How The Cop Laxman Zaman Got Away With Bigamy!!

©P.J. Mascarenhas, Bombay. Monday, 1st December 2003.

References:
http://www.chalomumbai.com/news/city/2003/may/53906.htm
http://www.chalomumbai.com/news/city/2003/may/53916.htm
http://www.chalomumbai.com/news/city/2003/may/54134.htm
http://www.chalomumbai.com/news/city/2003/may/54138.htm
http://www.chalomumbai.com/news/city/2003/october/65520.htm
http://www.expressindia.com/fullstory.php?newsid=26391
http://www.rediff.com/news/2003/oct/06fird.htm
http://www.rediff.com/news/2003/may/30mum.htm

Recently, Namdeo, the man who briefly paralyzed Bombay by holding his fellow guards at the airport hostage after murdering his superior, was once again in the news.

On an appeal by the government of Maharashtra, his bail has been cancelled. Delivering its decision, the Bombay High Court said that since Namdeo's crime was heinous, it would send a wrong message to society to let him out on bail.

Namdeo has refused to surrender himself and has gone underground. His advocate says that he was told that Namdeo wanted to go to Delhi to appeal in the Indian Supreme Court. I wish him well. It is extremely doubtful that he will get a different response there...

I may be a dumb layman, but I always believed that the basic precept of law is that an accused is innocent until proven guilty. However, here the Bombay High Court seems to believe that Zaman is guilty, even before any court has applied its mind to the case and arrived at a due conclusion.

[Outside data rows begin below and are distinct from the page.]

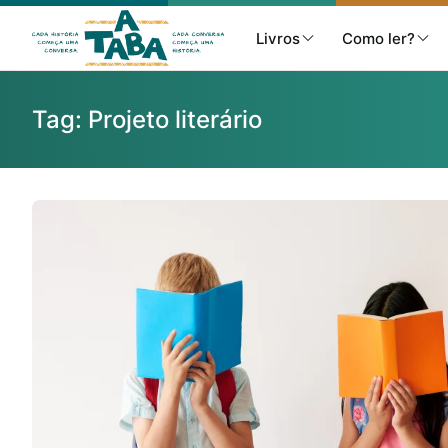
Livros
Como ler?
Tag:
Projeto literário
Livros
Resenhas
Clube de Leitores
Listas
Como ler?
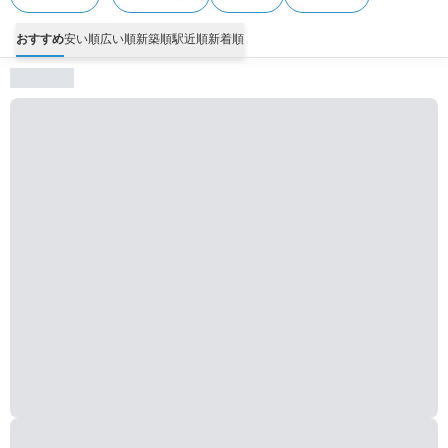
おすすめ
安い順
広い順
新築順
駅近順
新着順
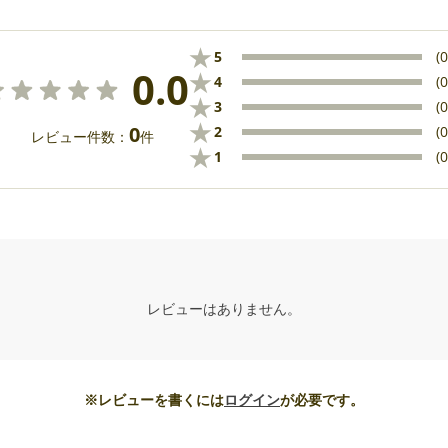
★
5
(0
0.0
★
4
(0
★
3
(0
★
0
2
(0
レビュー件数：
件
★
1
(0
レビューはありません。
※レビューを書くには
ログイン
が必要です。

That is not justice — that is prejudice.

Again, it is my understanding that arrest and custody are to be used only to restrict a person from committing harm or doing wrong, or to interrogate an uncooperative suspect or witness — not as a form of punishment in itself.

It is evident that, the episode being finished, Namdeo poses a threat to no one. He is far from being a professional criminal, a psychopath who goes on rampages and routinely takes hostages...

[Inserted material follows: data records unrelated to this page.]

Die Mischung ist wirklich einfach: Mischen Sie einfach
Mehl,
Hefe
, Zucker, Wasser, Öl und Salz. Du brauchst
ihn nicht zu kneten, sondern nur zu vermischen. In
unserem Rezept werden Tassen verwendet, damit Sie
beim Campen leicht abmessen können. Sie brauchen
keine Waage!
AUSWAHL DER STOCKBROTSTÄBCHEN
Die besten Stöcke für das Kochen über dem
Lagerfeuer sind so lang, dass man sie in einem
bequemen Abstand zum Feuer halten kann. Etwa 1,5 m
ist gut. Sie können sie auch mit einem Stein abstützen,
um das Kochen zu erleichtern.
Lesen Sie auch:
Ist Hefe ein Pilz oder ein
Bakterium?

And if a court believes that there is a danger of him becoming a psychopath, then have him incarcerated for evalutation and treatment, not for punishment!

The Bombay Police have already subjected Namdeo to psychological tests, and the doctors have certified him to be normal.

But in India, police and magistrates routinely resort to arrest of persons accused in a complaint merely as a form of punishment rather than a legitimate effort to arrest wrongdoing. This is abuse of the law, and a crime in itself!

And yet, it seems, that that same sloppy, criminal thinking has reached to the benches of the Bombay High Court. Not only will the High Court prejudge Namdeo, it will also pre-punish him, even before and without a guilty verdict!

Bravo for India! Bravo for the billion or so who are so fortunate to be at the tender mercies of such sloppy minds!

If the Bombay High Court had applied its mind even a little, it would have seen, not a monster, but a man which any sane society would recognize as a hero.

It would have seen that the system is contemptuous of workers and mistreats them. It would have seen that the system is intolerable. It would have seen that Namdeo was inevitable. It would have recognized the attenuating circumstances in Namdeo's case and that his case is a warning, a wakeup call for the system to reform itself before things go even worse.

But no. What "milords" can see is someone daring to buck the system, some one who shortcircuited the system Alexander's way — by cutting the Gordian Knot. And "milords" can only disapprove.

Well, I have news for "milords": The people of India are seething and boiling. It will only take a spark for an explosion.

Many before me have been warning of the danger, of the building resentments. Many before me have been warning of the danger of the coming explosion.

Let me warn once again: We could potentially have a blow-up worse than the French Revolution or the Russian Revolution... Wake up and smell the smoldering fires... before you end up at the guillotines!
©P.J. Mascarenhas, Bombay. Monday, 1st December 2003.